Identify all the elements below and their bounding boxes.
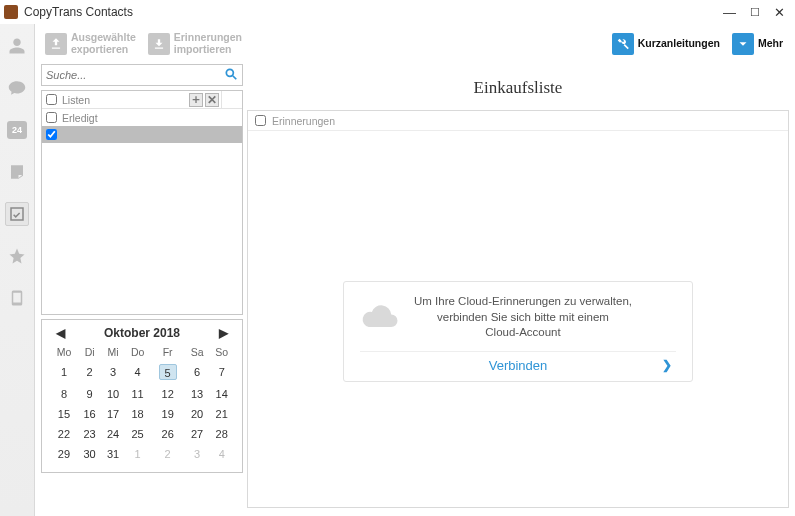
calendar-day[interactable]: 7 — [209, 360, 234, 384]
export-icon — [45, 33, 67, 55]
window-minimize-button[interactable]: — — [723, 5, 736, 20]
calendar-day[interactable]: 31 — [101, 444, 124, 464]
cloud-message: Um Ihre Cloud-Erinnerungen zu verwalten,… — [414, 294, 632, 341]
calendar-day[interactable]: 24 — [101, 424, 124, 444]
calendar-day[interactable]: 17 — [101, 404, 124, 424]
cloud-connect-button[interactable]: Verbinden ❯ — [360, 351, 676, 373]
list-item[interactable]: Erledigt — [42, 109, 242, 126]
calendar-weekday: Di — [78, 344, 101, 360]
note-icon — [8, 163, 26, 181]
calendar-weekday: Mi — [101, 344, 124, 360]
calendar-day[interactable]: 3 — [185, 444, 210, 464]
calendar-day[interactable]: 1 — [50, 360, 78, 384]
person-icon — [8, 37, 26, 55]
lists-header: Listen ＋ ✕ — [42, 91, 242, 109]
calendar-day[interactable]: 21 — [209, 404, 234, 424]
nav-contacts[interactable] — [5, 34, 29, 58]
nav-favorites[interactable] — [5, 244, 29, 268]
lists-panel: Listen ＋ ✕ Erledigt — [41, 90, 243, 315]
calendar-day[interactable]: 4 — [125, 360, 151, 384]
export-selected-button[interactable]: Ausgewählteexportieren — [41, 30, 140, 57]
delete-list-button[interactable]: ✕ — [205, 93, 219, 107]
app-icon — [4, 5, 18, 19]
calendar-next-button[interactable]: ▶ — [219, 326, 228, 340]
import-line2: importieren — [174, 43, 232, 55]
calendar-day[interactable]: 30 — [78, 444, 101, 464]
calendar-day[interactable]: 19 — [150, 404, 184, 424]
calendar-day[interactable]: 23 — [78, 424, 101, 444]
calendar-day[interactable]: 3 — [101, 360, 124, 384]
nav-devices[interactable] — [5, 286, 29, 310]
calendar-day[interactable]: 12 — [150, 384, 184, 404]
calendar-weekday: Sa — [185, 344, 210, 360]
lists-header-label: Listen — [60, 94, 189, 106]
calendar-day[interactable]: 13 — [185, 384, 210, 404]
toolbar: Ausgewählteexportieren Erinnerungenimpor… — [35, 24, 795, 60]
calendar-prev-button[interactable]: ◀ — [56, 326, 65, 340]
import-line1: Erinnerungen — [174, 31, 242, 43]
guides-label: Kurzanleitungen — [638, 38, 720, 50]
cloud-connect-label: Verbinden — [489, 358, 548, 373]
nav-sidebar: 24 — [0, 24, 35, 516]
calendar-day[interactable]: 16 — [78, 404, 101, 424]
cloud-icon — [360, 303, 400, 331]
calendar-day[interactable]: 8 — [50, 384, 78, 404]
calendar-day[interactable]: 18 — [125, 404, 151, 424]
calendar-day[interactable]: 20 — [185, 404, 210, 424]
add-list-button[interactable]: ＋ — [189, 93, 203, 107]
tools-icon — [612, 33, 634, 55]
search-input[interactable] — [46, 69, 224, 81]
calendar-day[interactable]: 11 — [125, 384, 151, 404]
calendar-day[interactable]: 22 — [50, 424, 78, 444]
calendar-weekday: Mo — [50, 344, 78, 360]
nav-notes[interactable] — [5, 160, 29, 184]
calendar-day[interactable]: 15 — [50, 404, 78, 424]
search-icon[interactable] — [224, 67, 238, 84]
calendar-day[interactable]: 6 — [185, 360, 210, 384]
search-box[interactable] — [41, 64, 243, 86]
calendar-day[interactable]: 28 — [209, 424, 234, 444]
list-item-checkbox[interactable] — [46, 112, 57, 123]
calendar-day[interactable]: 4 — [209, 444, 234, 464]
nav-calendar[interactable]: 24 — [5, 118, 29, 142]
calendar-day[interactable]: 29 — [50, 444, 78, 464]
window-close-button[interactable]: ✕ — [774, 5, 785, 20]
calendar-day[interactable]: 9 — [78, 384, 101, 404]
calendar-day[interactable]: 25 — [125, 424, 151, 444]
list-item[interactable] — [42, 126, 242, 143]
calendar-day[interactable]: 26 — [150, 424, 184, 444]
nav-reminders[interactable] — [5, 202, 29, 226]
cloud-connect-box: Um Ihre Cloud-Erinnerungen zu verwalten,… — [343, 281, 693, 382]
calendar-day[interactable]: 5 — [150, 360, 184, 384]
titlebar: CopyTrans Contacts — ☐ ✕ — [0, 0, 795, 24]
import-icon — [148, 33, 170, 55]
calendar-day[interactable]: 14 — [209, 384, 234, 404]
reminders-select-all-checkbox[interactable] — [255, 115, 266, 126]
lists-select-all-checkbox[interactable] — [46, 94, 57, 105]
list-item-checkbox[interactable] — [46, 129, 57, 140]
export-line2: exportieren — [71, 43, 128, 55]
chevron-down-icon — [732, 33, 754, 55]
reminders-panel: Erinnerungen Um Ihre Cloud-Erinnerungen … — [247, 110, 789, 508]
chevron-right-icon: ❯ — [662, 358, 672, 372]
window-title: CopyTrans Contacts — [24, 5, 133, 19]
calendar-day[interactable]: 10 — [101, 384, 124, 404]
export-line1: Ausgewählte — [71, 31, 136, 43]
calendar-grid: MoDiMiDoFrSaSo 1234567891011121314151617… — [50, 344, 234, 464]
calendar-weekday: So — [209, 344, 234, 360]
reminders-header-label: Erinnerungen — [272, 115, 335, 127]
star-icon — [8, 247, 26, 265]
more-button[interactable]: Mehr — [728, 31, 787, 57]
window-maximize-button[interactable]: ☐ — [750, 6, 760, 19]
calendar-day[interactable]: 2 — [150, 444, 184, 464]
guides-button[interactable]: Kurzanleitungen — [608, 31, 724, 57]
checkbox-icon — [8, 205, 26, 223]
nav-messages[interactable] — [5, 76, 29, 100]
calendar-day[interactable]: 2 — [78, 360, 101, 384]
chat-icon — [8, 79, 26, 97]
calendar: ◀ Oktober 2018 ▶ MoDiMiDoFrSaSo 12345678… — [41, 319, 243, 473]
calendar-day[interactable]: 1 — [125, 444, 151, 464]
import-reminders-button[interactable]: Erinnerungenimportieren — [144, 30, 246, 57]
list-item-label: Erledigt — [60, 112, 242, 124]
calendar-day[interactable]: 27 — [185, 424, 210, 444]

◇ ◇ ◇ ◇

▸ **Work to be completed**: Reproduce each line of the records in which the word "chevron" appears.

▸ **Solution below**:
chevron-down-icon — [732, 33, 754, 55]
chevron-right-icon: ❯ — [662, 358, 672, 372]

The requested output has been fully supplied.